Military, provisional ballots tallied in Alabama’s US Senate race; not enough to swing the outcome

The Alabama Secretary of State’s office has announced the total number of military and provisional ballots that will be counted, and there aren’t nearly enough to make up the difference between Doug Jones (D) and Roy Moore (R) in the U.S. Senate Special Election. Roy Moore previously said he would hold off on conceding because there were still votes to be counted.

Military ballots, cast under the Uniformed and Overseas Citizens Absentee Voting Act (UOCAVA), have now been added to county totals. A news release from theĀ  Alabama Secretary of State’s Office says the office received 366 ballots from UOCAVA voters.

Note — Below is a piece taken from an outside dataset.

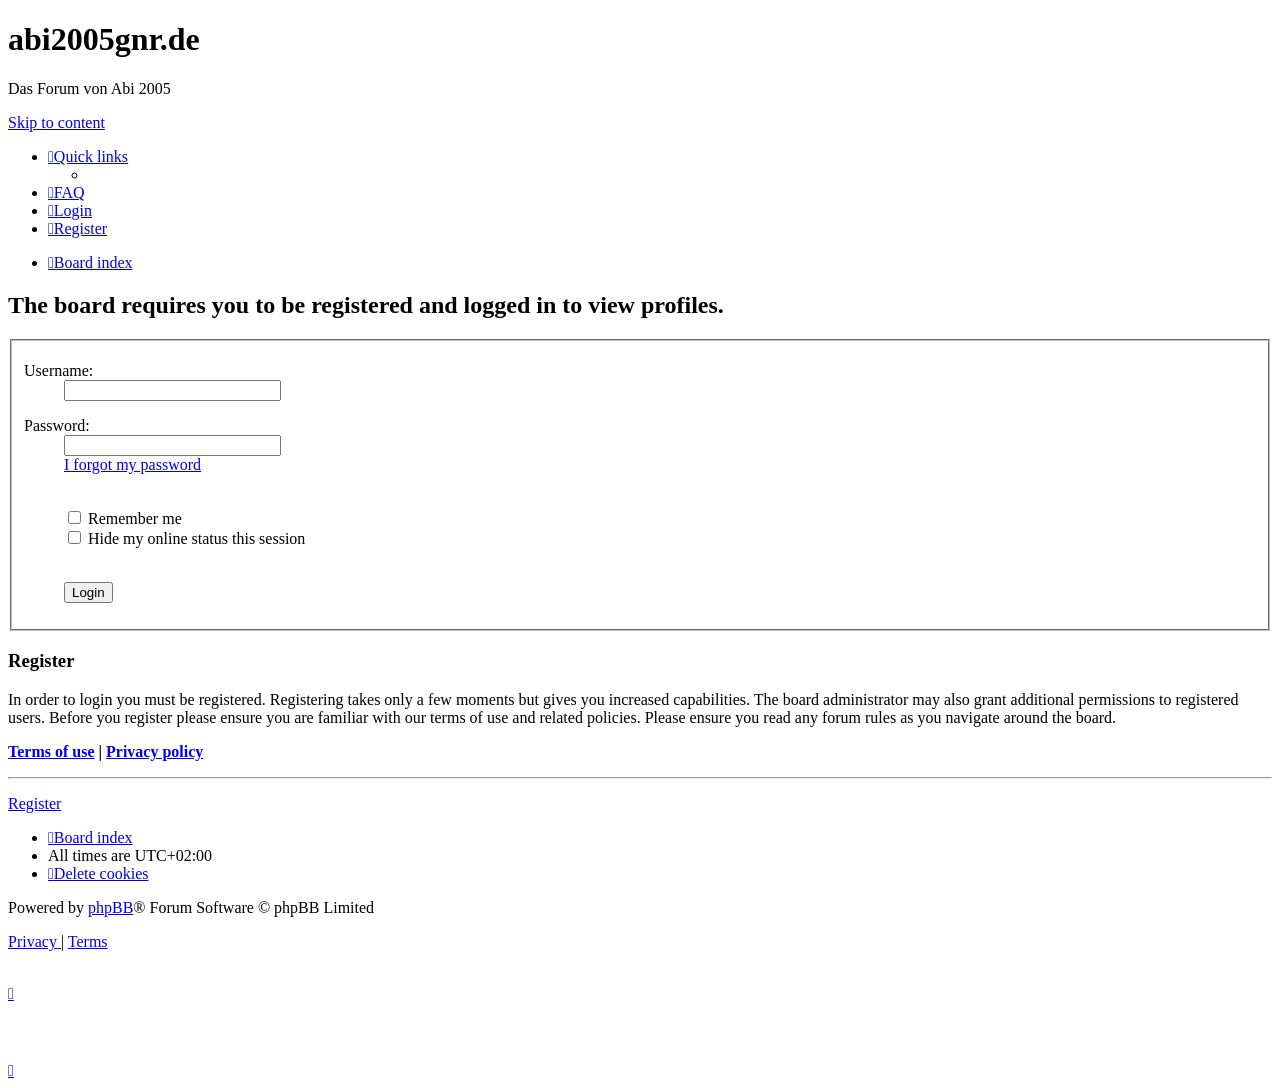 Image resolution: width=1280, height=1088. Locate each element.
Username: (58, 370)
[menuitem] (66, 192)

The release also says state officials have verified 2,888 provisional ballots out of a total of 4,967. They add that no additional ballots are eligible to be received.

Bottom line, the additional ballots from UOCAVA and provisional voters aren’t enough to swing the election to Roy Moore, who lost the initial tally by more than 21,000 votes.

There are also not enough votes to trigger an automatic recount, which happens when less that .5% separates two candidates.

Moore has refused to concede, originally citing the outstanding ballots. However, since election night, Moore has started fundraising off of claims that voter fraud may have played a part in the outcome.

Alabama Secretary of State John Merrill (R) has urged Moore and his supporters to report any known instances of voter fraud to his office.

The Alabama State Canvassing Board is set to certify the results of the Alabama Senate Special Election no sooner than December 26th and no later than January 3rd.

Once the result is certified, Doug Jones will take office as the next U.S. Senator from Alabama.